# LAYLOW's cloning tip



## laylow6988 (Jan 22, 2008)

I just wanted to share this lil bit I learned and have not seen. 

If you are looking to just do a few clones at a time, a cheap easy to use container you can add to your growroom... I might have a lil trick for ya, and it come with cake. 

If you already have your medium to stick your clones in, just buy a cake down there at the corner store or WMart, KMart, grocery store whatever the case may be... and get one in a black tray with a clear cover. They have more room in them than the lil ones in the garden section. 





Hope this helps someone. 

If temps are low, a heating pad can be used. I like retile heating pads. Just be careful not to over do it and cook'em. :spit:

Oops, hit it again Laylow... wrong pic... her ya go.:hairpull:


----------



## King Bud (Jan 22, 2008)

MMmmm.. cake!

If you had to be uber-ghetto, twist tie some bamboo sticks together(the ones used for shish kabobs), and saran-wrap around it  

I'd spring for a something with a plastic dome though.

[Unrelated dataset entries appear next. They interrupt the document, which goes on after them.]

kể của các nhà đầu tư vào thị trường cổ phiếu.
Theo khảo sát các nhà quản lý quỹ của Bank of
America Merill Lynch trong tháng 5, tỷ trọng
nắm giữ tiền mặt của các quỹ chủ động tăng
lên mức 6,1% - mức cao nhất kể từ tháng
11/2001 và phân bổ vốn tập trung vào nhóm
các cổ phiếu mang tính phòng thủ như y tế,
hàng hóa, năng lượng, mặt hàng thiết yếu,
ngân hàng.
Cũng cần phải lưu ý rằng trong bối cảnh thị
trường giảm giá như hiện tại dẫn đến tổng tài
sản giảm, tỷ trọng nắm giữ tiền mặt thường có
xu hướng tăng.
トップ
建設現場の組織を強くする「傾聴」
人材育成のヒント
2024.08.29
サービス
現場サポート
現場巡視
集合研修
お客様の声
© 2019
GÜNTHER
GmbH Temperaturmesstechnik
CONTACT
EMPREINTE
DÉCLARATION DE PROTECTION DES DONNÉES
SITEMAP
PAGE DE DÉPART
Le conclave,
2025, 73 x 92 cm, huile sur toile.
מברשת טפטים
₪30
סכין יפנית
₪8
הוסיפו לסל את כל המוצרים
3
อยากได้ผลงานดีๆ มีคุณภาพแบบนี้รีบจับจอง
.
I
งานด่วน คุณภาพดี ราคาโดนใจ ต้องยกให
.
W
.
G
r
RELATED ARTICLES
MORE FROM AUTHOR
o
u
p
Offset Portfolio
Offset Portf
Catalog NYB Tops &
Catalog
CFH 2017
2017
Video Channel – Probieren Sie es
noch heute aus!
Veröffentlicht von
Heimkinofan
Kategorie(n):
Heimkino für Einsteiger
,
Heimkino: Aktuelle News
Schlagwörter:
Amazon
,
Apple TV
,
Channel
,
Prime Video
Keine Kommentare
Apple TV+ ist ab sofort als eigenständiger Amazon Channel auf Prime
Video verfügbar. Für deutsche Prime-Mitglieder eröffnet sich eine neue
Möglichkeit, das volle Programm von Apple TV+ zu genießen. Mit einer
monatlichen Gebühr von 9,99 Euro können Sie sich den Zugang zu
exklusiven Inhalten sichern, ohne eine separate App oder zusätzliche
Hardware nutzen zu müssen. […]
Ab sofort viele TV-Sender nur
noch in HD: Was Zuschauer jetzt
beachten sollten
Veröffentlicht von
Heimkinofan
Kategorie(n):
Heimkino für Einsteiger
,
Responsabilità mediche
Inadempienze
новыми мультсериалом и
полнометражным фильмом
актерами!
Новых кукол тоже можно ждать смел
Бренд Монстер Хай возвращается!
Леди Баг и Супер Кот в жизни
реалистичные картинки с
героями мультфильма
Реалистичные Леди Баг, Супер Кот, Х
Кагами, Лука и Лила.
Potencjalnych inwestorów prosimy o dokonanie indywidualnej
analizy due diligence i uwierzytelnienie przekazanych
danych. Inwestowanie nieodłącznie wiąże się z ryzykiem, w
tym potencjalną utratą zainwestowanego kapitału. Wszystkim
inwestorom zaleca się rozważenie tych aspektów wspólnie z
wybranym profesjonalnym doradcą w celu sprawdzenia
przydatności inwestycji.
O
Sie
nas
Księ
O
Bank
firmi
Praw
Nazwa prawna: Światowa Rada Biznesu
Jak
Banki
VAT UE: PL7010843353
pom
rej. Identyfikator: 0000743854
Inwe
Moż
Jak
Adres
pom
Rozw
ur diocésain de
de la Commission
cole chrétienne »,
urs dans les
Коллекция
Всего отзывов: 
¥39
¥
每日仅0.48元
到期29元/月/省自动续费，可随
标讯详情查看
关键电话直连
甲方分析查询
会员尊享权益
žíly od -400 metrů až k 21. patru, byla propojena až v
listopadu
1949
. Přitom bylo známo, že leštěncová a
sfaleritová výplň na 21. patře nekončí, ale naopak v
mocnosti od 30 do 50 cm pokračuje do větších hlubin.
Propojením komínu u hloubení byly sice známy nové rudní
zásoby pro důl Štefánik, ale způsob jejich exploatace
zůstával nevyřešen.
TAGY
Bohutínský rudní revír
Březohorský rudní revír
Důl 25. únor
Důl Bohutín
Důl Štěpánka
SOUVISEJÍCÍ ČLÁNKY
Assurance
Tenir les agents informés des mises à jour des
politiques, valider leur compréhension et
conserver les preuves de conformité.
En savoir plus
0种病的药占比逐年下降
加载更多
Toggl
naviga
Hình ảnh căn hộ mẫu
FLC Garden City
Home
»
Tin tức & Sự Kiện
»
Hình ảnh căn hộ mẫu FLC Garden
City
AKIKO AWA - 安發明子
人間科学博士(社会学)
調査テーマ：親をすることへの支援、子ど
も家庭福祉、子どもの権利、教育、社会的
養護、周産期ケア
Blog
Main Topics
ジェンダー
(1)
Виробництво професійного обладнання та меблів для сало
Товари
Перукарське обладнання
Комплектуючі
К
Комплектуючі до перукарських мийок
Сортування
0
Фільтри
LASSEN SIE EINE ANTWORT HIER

I have to ask.. did you buy the cake and THEN realize it'd make an awesome dome, or the other way around?


----------



## godtea (Jan 22, 2008)

Let them eat cake .recycling


----------



## laylow6988 (Jan 23, 2008)

It was a pie my mom bought me... she was tickled to see what I did with it. I have one I bought for cloning with over-size synthetic Jiffy Pellets... but I like the "Pie-Dome" better... the over-all size and shape is much more economical for me and what I do.


----------



## laylow6988 (Jan 23, 2008)

Just thought I'd show what it got me... here were the clones from the females... the rest were males. The big one is larger do to the container... the others will soon, but the Skunk #1 is my mother... she only gets the best. 


PS Death to males :hitchair:


----------



## That crazy vancouver guy (Jan 23, 2008)

nice idea, bro! :aok:


----------